This editorial may indeed be Martin Scorsese's finest movie.

Pauline Male (Eric H.), Tuesday, 5 November 2019 17:12 (six years ago)

Alongside WIZARD OF OZ and DUEL IN THE SUN, Scorsese mentioned this Alan Ladd western WHISPERING SMITH as a great childhood Technicolor experience. pic.twitter.com/amAzU4EE1b

— Peter Labuza (@labuzamovies) November 5, 2019

a Mets fan who gave up on everything in the mid '80s (Dr Morbius), Tuesday, 5 November 2019 20:11 (six years ago)

one year passes...

As I mentioned seven years ago on this thread, I saw American Boy on a double-bill once with Italianamerican. I don't think it was a normal theatre--I recall it being in something more makeshift, like a community centre or something. Makes me irrationally nostalgic for a time when such things were actually hard to see, and the great satisfaction that came with finally getting the chance at these oddball screenings.

Didn't seem very special when I watched it tonight off one of the movie networks I get. "Time Fades Away" is great, and Prince's one story was obviously cribbed for Pulp Fiction (some of his wording, even). The rest, even Scorsese looked bored at times--Easy Andy in Taxi Driver is, for me, a much more compelling distillation of Prince than Prince himself. George what's-a-mook Memmoli's presence is interesting.

clemenza, Monday, 21 June 2021 02:08 (four years ago)

I need this: https://teenagestepdad.threadless.com/designs/marvel-scorsese/mens/t-shirt/regular?color=black

edited for dog profanity (cryptosicko), Sunday, 27 June 2021 18:56 (four years ago)

I like that much better than the Scorpions-inspired Scorsese T-shirt a friend bought me.
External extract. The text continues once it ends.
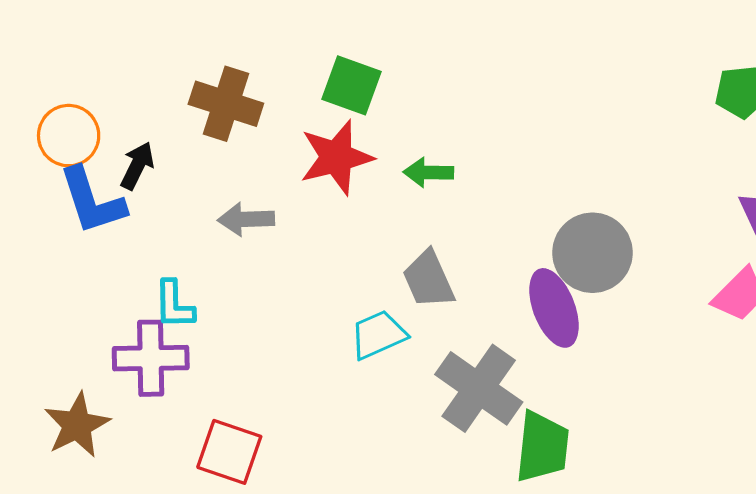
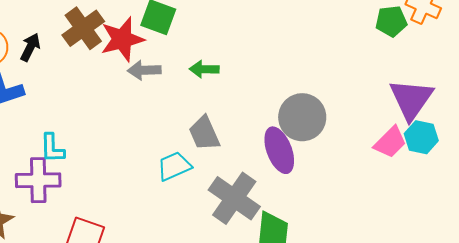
brown cross: (226, 104) -> (83, 28), turned 36
red star: (336, 157) -> (122, 39), moved
black arrow: (137, 166) -> (30, 47), moved
gray arrow: (246, 219) -> (144, 70), moved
clemenza, Sunday, 27 June 2021 19:11 (four years ago)

five months pass...

Not sure if someone else posted this on one of the many Scorsese threads:

https://faroutmagazine.co.uk/martin-scorsese-125-favourite-films-of-all-time/

Health!

clemenza, Sunday, 19 December 2021 20:54 (four years ago)

Is this just some old list they dug up and reprinted? I don't remember seeing it myself, but doesn't make sense that it stops in '92.

clemenza, Sunday, 19 December 2021 21:09 (four years ago)

Looks like it's a compilation of 85 movies from a 2012 fast company profile and 40 from a 2006 letter he wrote to some blogger.

https://www.mentalfloss.com/article/567952/martin-scorsese-favorite-movies-list

Judi Dench's Human Hand (methanietanner), Sunday, 19 December 2021 21:23 (four years ago)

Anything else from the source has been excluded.